The cards have been controversial for years, with security experts, including the FBI, questioning their validity. Texas refuses to accept the cards as primary identification for a birth certificate, arguing that they are relatively easy to counterfeit and that the Mexican government doesn’t maintain a centralized database or do thorough checks to verify the identity of those they issue the cards to.

Without birth certificates, one woman said she was unable to bring her son back into the U.S. after visiting Mexico. Others said they weren’t able to have their children baptized, and still others said they will have trouble registering their children for school or getting them signed up for Medicaid.

Judge Pitman said those harms were all real, but said Texas, which is trying to ensure that only legitimate applicants can pick up birth certificates, appears to have a valid reason for its policy.

The Mexican government had weighed in against Texas in the case, urging the judge to allow its cards to be accepted.

The Mexican Embassy in Washington says it has upgraded its cards, which now include an electronic chip and other security measures designed to prevent counterfeiting.

The new cards were available as of November, and more than 1 million were issued in the first two months. That accounts for about a quarter of the 4.4 million cards that have been issued in the U.S., the embassy said.
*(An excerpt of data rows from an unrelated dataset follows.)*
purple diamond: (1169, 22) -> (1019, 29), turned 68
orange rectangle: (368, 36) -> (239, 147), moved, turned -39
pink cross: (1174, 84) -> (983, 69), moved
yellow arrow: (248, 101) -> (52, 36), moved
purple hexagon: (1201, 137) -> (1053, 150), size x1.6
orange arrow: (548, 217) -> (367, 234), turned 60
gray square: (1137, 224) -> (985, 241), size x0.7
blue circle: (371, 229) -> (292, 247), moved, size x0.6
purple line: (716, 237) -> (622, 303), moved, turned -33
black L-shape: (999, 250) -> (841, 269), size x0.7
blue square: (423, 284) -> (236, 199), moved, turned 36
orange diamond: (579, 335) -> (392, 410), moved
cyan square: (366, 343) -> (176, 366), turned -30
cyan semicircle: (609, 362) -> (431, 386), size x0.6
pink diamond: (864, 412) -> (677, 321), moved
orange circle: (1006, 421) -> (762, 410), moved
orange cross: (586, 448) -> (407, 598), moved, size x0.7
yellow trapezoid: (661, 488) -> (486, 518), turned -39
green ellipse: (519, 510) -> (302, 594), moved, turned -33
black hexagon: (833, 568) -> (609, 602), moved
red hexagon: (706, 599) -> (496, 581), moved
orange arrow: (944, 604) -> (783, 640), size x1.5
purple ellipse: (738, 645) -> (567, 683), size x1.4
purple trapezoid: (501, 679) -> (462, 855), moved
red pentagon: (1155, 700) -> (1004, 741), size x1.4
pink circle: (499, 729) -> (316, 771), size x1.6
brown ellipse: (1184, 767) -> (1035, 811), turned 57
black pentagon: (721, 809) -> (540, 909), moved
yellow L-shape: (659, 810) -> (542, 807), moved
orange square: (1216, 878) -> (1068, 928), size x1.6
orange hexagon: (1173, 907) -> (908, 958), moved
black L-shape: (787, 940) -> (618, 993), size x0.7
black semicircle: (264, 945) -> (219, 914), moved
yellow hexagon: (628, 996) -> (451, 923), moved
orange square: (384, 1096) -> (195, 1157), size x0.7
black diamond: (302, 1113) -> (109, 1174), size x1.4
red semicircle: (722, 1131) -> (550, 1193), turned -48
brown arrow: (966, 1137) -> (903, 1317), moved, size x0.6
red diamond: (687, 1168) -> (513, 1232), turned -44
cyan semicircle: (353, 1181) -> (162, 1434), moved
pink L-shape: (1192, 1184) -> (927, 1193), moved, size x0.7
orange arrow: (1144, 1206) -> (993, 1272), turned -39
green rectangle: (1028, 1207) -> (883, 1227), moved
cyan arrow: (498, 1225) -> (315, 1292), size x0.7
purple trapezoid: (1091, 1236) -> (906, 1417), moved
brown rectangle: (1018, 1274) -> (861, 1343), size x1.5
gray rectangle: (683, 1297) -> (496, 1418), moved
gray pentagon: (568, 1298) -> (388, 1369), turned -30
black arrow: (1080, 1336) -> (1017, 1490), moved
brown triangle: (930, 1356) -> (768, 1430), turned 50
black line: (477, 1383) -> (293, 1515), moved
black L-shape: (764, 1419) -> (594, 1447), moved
Six states accept the Mexican-issued cards as valid proof for obtaining a driver’s license, and hundreds of banks and more than 1,000 police departments accept them as valid identity for their purposed, the embassy said.

Judge Pitman said the plaintiffs hurt their case by presenting a changing story about the extent of the harm brought by Texas’ policy. But he also said he was troubled by reports that some local registrars’ offices appeared to be threatening illegal immigrants with being reported to federal authorities.